Quand quelqu’un qu’on aime traverse un deuil, on veut aider — et on ne sait pas comment. On dit des choses maladroites. On évite le sujet par peur de blesser. On s’éloigne sans le vouloir. Voici ce qui aide vraiment, selon les personnes endeuillées elles-mêmes.
À retenir
La présence vaut plus que les mots. L’aide concrète vaut plus que les promesses. La durée vaut plus que l’intensité du premier jour. Soutenir dans le deuil, c’est un marathon, pas un sprint.
Ce qui aide vraiment
Nommer le défunt
Beaucoup de personnes endeuillées expriment la même douleur : les gens évitent de prononcer le prénom du défunt par peur de rouvrir une plaie. En réalité, c’est l’inverse — entendre son prénom, voir qu’il n’est pas effacé, c’est profondément réconfortant. Dites son prénom. Parlez de lui ou d’elle.
Proposer quelque chose de concret
« Si tu as besoin de quoi que ce soit, je suis là » est bien intentionné mais ne sert à rien — la personne endeuillée est souvent incapable d’identifier ce dont elle a besoin. Proposez quelque chose de précis :
- « Je passe demain soir avec un plat chaud — tu es là ? »
- « Je viens m’occuper des enfants samedi matin pour que tu puisses souffler »

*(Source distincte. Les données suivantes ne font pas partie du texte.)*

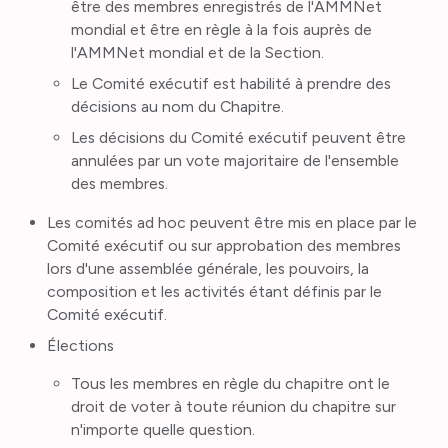
être des membres enregistrés de l'AMMNet
mondial et être en règle à la fois auprès de
l'AMMNet mondial et de la Section.
Le Comité exécutif est habilité à prendre des
décisions au nom du Chapitre.
Les décisions du Comité exécutif peuvent être
annulées par un vote majoritaire de l'ensemble
des membres.
Les comités ad hoc peuvent être mis en place par le
Comité exécutif ou sur approbation des membres
lors d'une assemblée générale, les pouvoirs, la
composition et les activités étant définis par le
Comité exécutif.
Élections
Tous les membres en règle du chapitre ont le
droit de voter à toute réunion du chapitre sur
n'importe quelle question.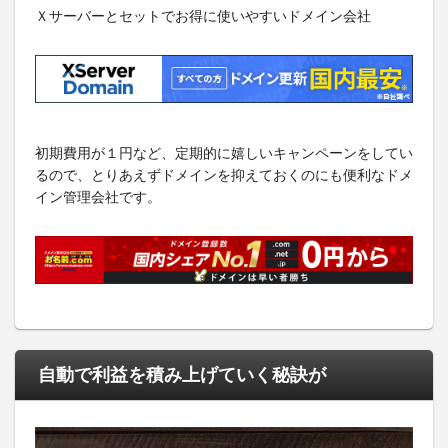
Ｘサーバーとセットでお得に使いやすいドメイン会社
初期費用が１円など、定期的に嬉しいキャンペーンをしてい
るので、とりあえずドメインを抑えておくのにも便利なドメ
イン管理会社です。
自動で利益を積み上げていく秘訣が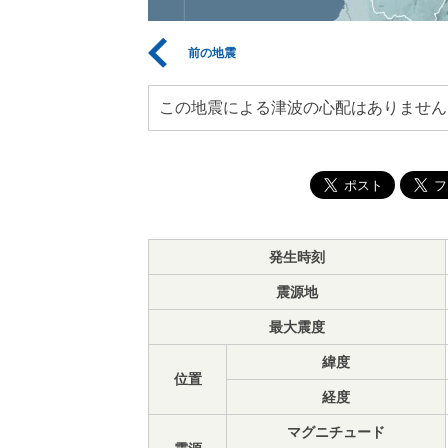
前の地震
この地震による津波の心配はありません
発生時刻
震源地
最大震度
緯度
位置
経度
マグニチュード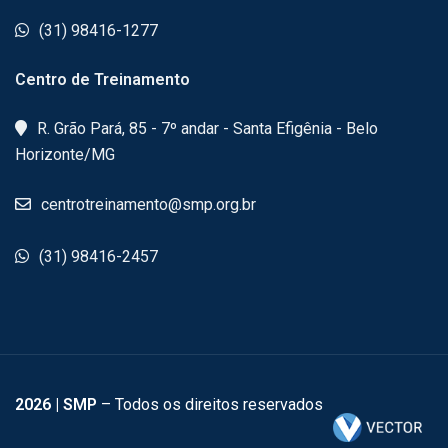
(31) 98416-1277
Centro de Treinamento
R. Grão Pará, 85 - 7º andar - Santa Efigênia - Belo
Horizonte/MG
centrotreinamento@smp.org.br
(31) 98416-2457
2026
| SMP
– Todos os direitos reservados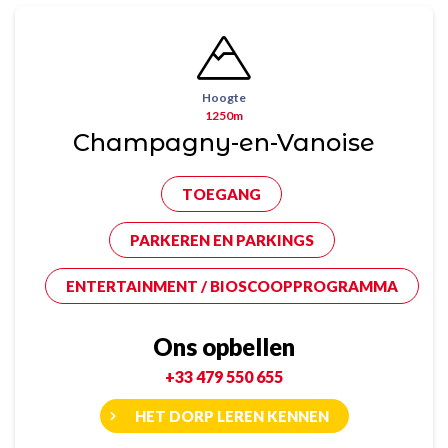
Hoogte
1250m
Champagny-en-Vanoise
TOEGANG
PARKEREN EN PARKINGS
ENTERTAINMENT / BIOSCOOPPROGRAMMA
Ons opbellen
+33 479 550 655
HET DORP LEREN KENNEN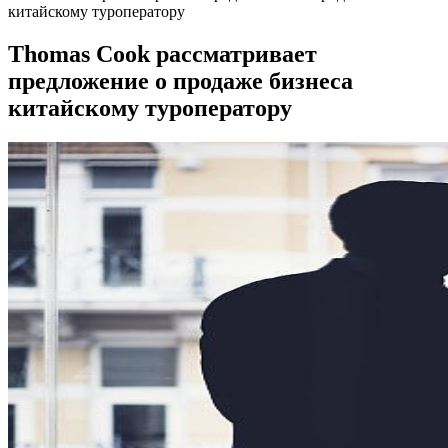
китайскому туроператору
Thomas Cook рассматривает
предложение о продаже бизнеса
китайскому туроператору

- « Je t’accompagne à la mairie si tu veux — dis-moi quand »
Être là sur la durée
Le soutien est généralement intense dans les premiers jours, puis il s’évanouit. Les personnes endeuillées rapportent que les semaines et les mois qui suivent sont souvent les plus solitaires — le monde a repris son cours normal, mais elles, non. Un message 6 semaines après les obsèques, un appel à l’anniversaire du décès : ce sont ces gestes-là qui marquent.
Conseil pratique
Programmez dans votre téléphone un rappel à 1 mois, 3 mois et 6 mois après le décès pour reprendre contact. Un simple ‘Je pensais à toi et à [prénom] aujourd’hui’ peut changer une journée difficile.
Tolérer le silence et les larmes
Ne cherchez pas à combler tous les silences, à arrêter les pleurs, à trouver quelque chose de positif. Parfois, être assis en silence à côté de quelqu’un qui pleure est exactement ce qu’il faut. La présence silencieuse est une forme de soutien à part entière.
Écouter sans comparer
Évitez les comparaisons : « Moi aussi j’ai perdu ma mère, donc je sais ce que tu ressens. » Chaque deuil est unique. Votre expérience, aussi douloureuse soit-elle, n’est pas la même — mettre la vôtre en avant détourne l’attention.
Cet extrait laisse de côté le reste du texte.